🤖 AI Summary
This study addresses the problem of optimally allocating a fixed budget of evaluation queries to accurately estimate scores assigned by heterogeneous large language models to prompt–response pairs of varying difficulty. The authors formulate this as a heteroscedastic multi-rater estimation problem under a budget constraint and propose EST-IVWE, an adaptive algorithm that combines inverse-variance-weighted estimation with an optimistic bias–variance estimator for efficient resource allocation. Theoretically, they establish a matching local minimax lower bound, introducing a novel Assouad-type expected argument based on local perturbations that preserves the variance structure and yields a tight bound. Experiments on both synthetic data and the HelpSteer2 dataset demonstrate that EST-IVWE significantly outperforms uniform allocation strategies, achieving error rates approaching those of the ideal allocation.
📝 Abstract
Evaluating large language models increasingly relies on LLM-as-a-judge protocols, but such evaluations remain costly: different judges have different prices and reliabilities, and the difficulty of each prompt-response pair can vary substantially. This raises a basic allocation question: under a fixed budget, how should one distribute evaluation queries across heterogeneous judges and instances to obtain the most accurate score estimates? We formalize this question as *budgeted heteroskedastic multi-judge estimation*. Given $K$ prompt-response pairs, $J$ judges with known costs, and unknown query-judge variances, the goal is to estimate a bounded score vector while minimizing an $\ell_p$-error. Our first contribution is to analyze the inverse-variance weighted estimator (IVWE) and to derive the oracle allocation that minimizes its error rate. Since this allocation depends on the unknown variances, we then address the practical unknown-variance setting by proposing EST-IVWE, an adaptive algorithm that constructs and leverages *optimistically biased* variance estimates to stabilize the empirical allocation.

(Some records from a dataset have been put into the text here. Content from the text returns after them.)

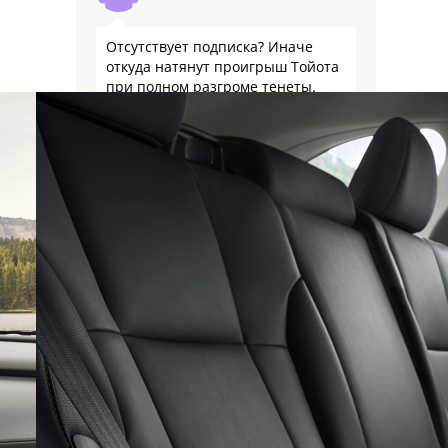
Отсутствует подписка? Иначе
откуда натянут проигрыш Тойота
при полном разгроме тенеты.
Иннокентий
«просто он не так давно
действует..» ещё не разогнался?)
китайцы поэтому и плодят по 20
клонов суббрендов, чтобы по 10
лет потом запчасти создавать,
хранить и доставлять, АГА)
ROMAN TERYAKOV
Тойота проиграла абсолютно по
всем параметрам! И натягивание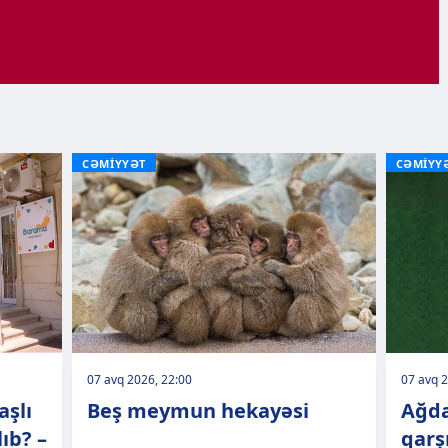
CƏMİYYƏT
CƏMİYY
07 avq 2026, 22:00
07 avq 2
aşlı
Beş meymun hekayəsi
Ağda
ıb? –
qarşı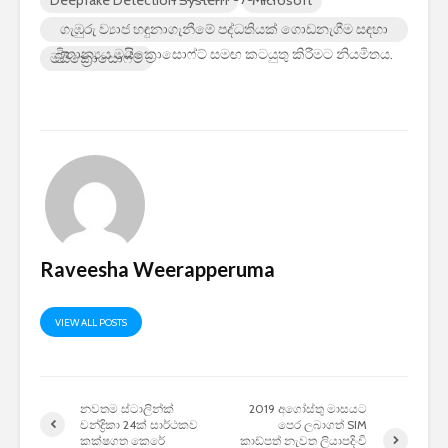
ගැඹුරු ව්‍යාජ හඳුනාගැනීමේ පද්ධතියක් ගොඩනැගීම සඳහා
බ්‍රිතාන්‍යය මයික්‍රොසොෆ්ට් සමඟ කටයුතු කිරීමට නියමිතය.
මයික්‍රොසොෆ්ට්
Raveesha Weerapperuma
VIEW ALL POSTS
නවතම ස්ටාලින්ක්
2019 අගෝස්තු මාසයට
චන්ද්‍රිකා 24ක් සාර්ථකව
පෙර ලබාගත් SIM
කක්ෂගත කෙරේ
කාඩ්පත් නැවත ලියාපදිංචි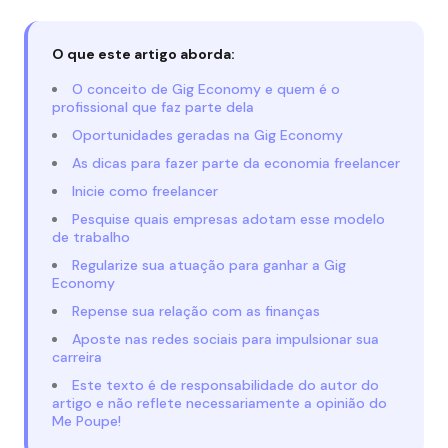
O que este artigo aborda:
O conceito de Gig Economy e quem é o
profissional que faz parte dela
Oportunidades geradas na Gig Economy
As dicas para fazer parte da economia freelancer
Inicie como freelancer
Pesquise quais empresas adotam esse modelo
de trabalho
Regularize sua atuação para ganhar a Gig
Economy
Repense sua relação com as finanças
Aposte nas redes sociais para impulsionar sua
carreira
Este texto é de responsabilidade do autor do
artigo e não reflete necessariamente a opinião do
Me Poupe!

We prove that EST-IVWE matches the oracle IVWE rate up to lower-order terms in the budget. Our second and central theoretical contribution is a matching *local* minimax lower bound, which establishes the instance-optimality of the proposed algorithms. A key technical insight is that Fano-type high-probability arguments are too coarse for this problem: their packing construction loses the local variance structure that governs the optimal allocation. We instead use an Assouad-type in-expectation argument, based on local perturbations, which preserves this structure and yields the sharp allocation-dependent lower bound. Finally, we numerically validate the superiority of our approach over naïve uniform allocation on synthetic and HelpSteer2 datasets.